In contrast to p2p lending, the four stock indices have correlations of 0.8 and 0.96 between themselves. They are very tightly correlated, so an investment with one will give somewhat similar performance to the other three. Simply spreading your cash across stock indices is not a very diversified investment.
For Growth Investors, Stocks with P2P Remains a Great Combination
As we near retirement, we need places where our cash can be kept safe. There are many low-risk investments like bonds that can care for our accrued cash, earning enough return to outpace inflation and ensuring our retirement years are focused on relationships, not financial worry.
However, most investors are looking for places to entrust cash that makes it grow.
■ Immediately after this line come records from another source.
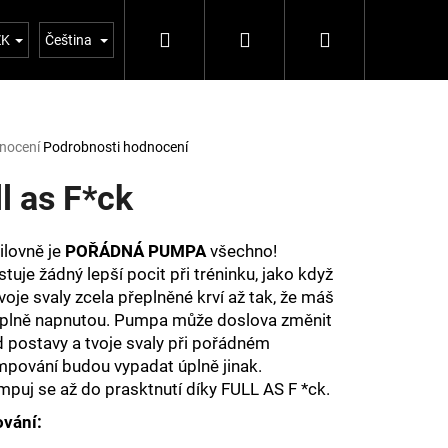
Hledat
Přihlášení
Nákupní
tujte nás
Blog 5%
ZK
Čeština
košík
rné
nocení
Podrobnosti hodnocení
ení
tu
ll as F*ck
ilovně je
POŘÁDNÁ PUMPA
všechno!
tuje žádný lepší pocit při tréninku, jako když
ček.
voje svaly zcela přeplněné krví až tak, že máš
úplně napnutou. Pumpa může doslova změnit
d postavy a tvoje svaly při pořádném
pování budou vypadat úplně jinak.
puj se až do prasktnutí díky FULL AS F *ck.
Následující
vání:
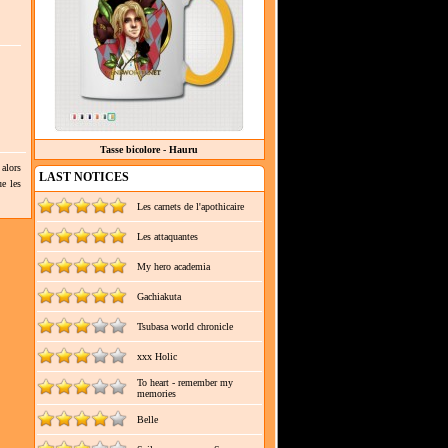
Tasse bicolore - Hauru
alors
LAST NOTICES
ue les
Les carnets de l'apothicaire
Les attaquantes
My hero academia
Gachiakuta
Tsubasa world chronicle
xxx Holic
To heart - remember my
memories
Belle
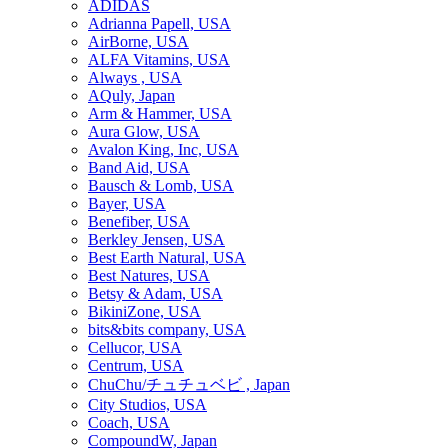
ADIDAS
Adrianna Papell, USA
AirBorne, USA
ALFA Vitamins, USA
Always , USA
AQuly, Japan
Arm & Hammer, USA
Aura Glow, USA
Avalon King, Inc, USA
Band Aid, USA
Bausch & Lomb, USA
Bayer, USA
Benefiber, USA
Berkley Jensen, USA
Best Earth Natural, USA
Best Natures, USA
Betsy & Adam, USA
BikiniZone, USA
bits&bits company, USA
Cellucor, USA
Centrum, USA
ChuChu/チュチュベビ , Japan
City Studios, USA
Coach, USA
CompoundW, Japan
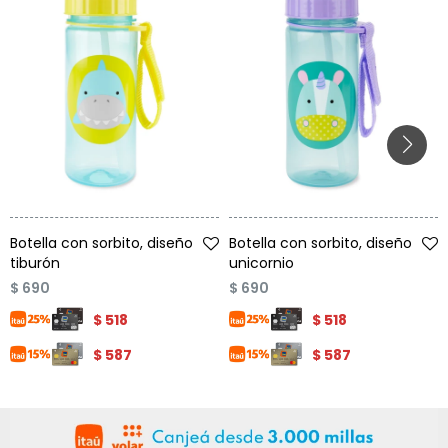
Talle
Talle
Botella con sorbito, diseño
Botella con sorbito, diseño
tiburón
unicornio
$
690
$
690
$
518
$
518
$
587
$
587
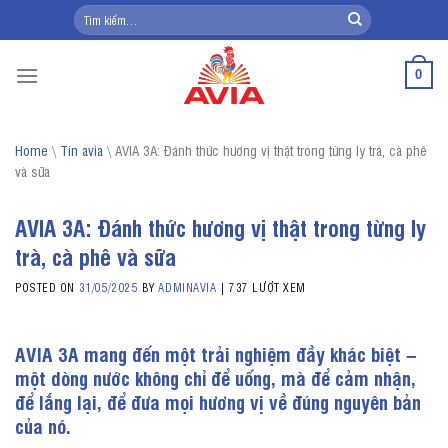
Skip
Tìm
kiếm:
to
content
0
Home
\
Tin avia
\
AVIA 3A: Đánh thức hương vị thật trong từng ly trà, cà phê
và sữa
AVIA 3A: Đánh thức hương vị thật trong từng ly
trà, cà phê và sữa
POSTED ON
31/05/2025
BY
ADMINAVIA
|
737 LƯỢT XEM
AVIA 3A mang đến một trải nghiệm đầy khác biệt –
một dòng nước không chỉ để uống, mà để cảm nhận,
để lắng lại, để đưa mọi hương vị về đúng nguyên bản
của nó.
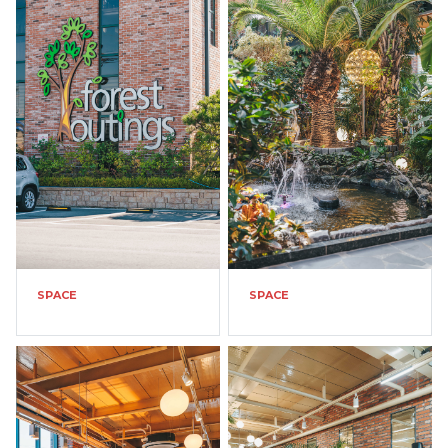
SPACE
SPACE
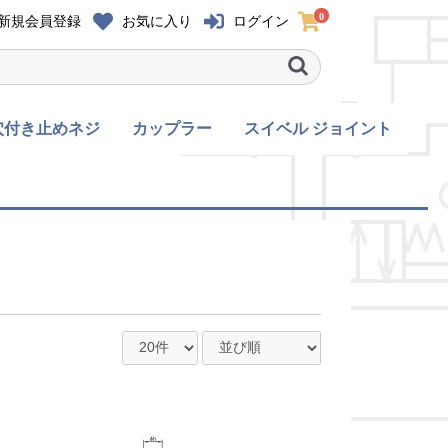
0
新規会員登録
お気に入り
ログイン
穴付き止めネジ
カップラー
スイベル ジョイント
穴付き止めネ
黒染め
ユニクロ
クロメート
三価白色クロメート
三価黒色クロメート
六角穴付きボルト 全
黒染め
ユニクロ
クロメート
三価白色クロメート
六角穴付きボタンボル
黒染め
ユニクロ
クロメート
三価白色クロメート
六角穴付き皿ボルト
くぼみ先
平先
六角穴付き止めネジ
カプラ
カプラ(嵌合部形状違
カップラー 全て
て
ト 全て
全て
全て
い)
For these people, they should avoid the overly simple truism of placing their entire retirement into the S&P500, or into a total market index like VTI. Instead, investors should diversify their cash across a variety of asset classes and subclasses, giving their portfolio consistency and peace-of-mind.
One great way to get that peace of mind is by placing 20% of our overall portfolio into peer to peer loans. Not only have they historically given investors a 5-9% return per year (depending how much risk is taken on), but their performance is also highly uncorrelated with stocks and bonds. By including peer to peer loans in their overall growth-investments, stock investors are more likely to experience consistent rewarding returns each decade, ensuring an eventual retirement that can solely focus on the people they love.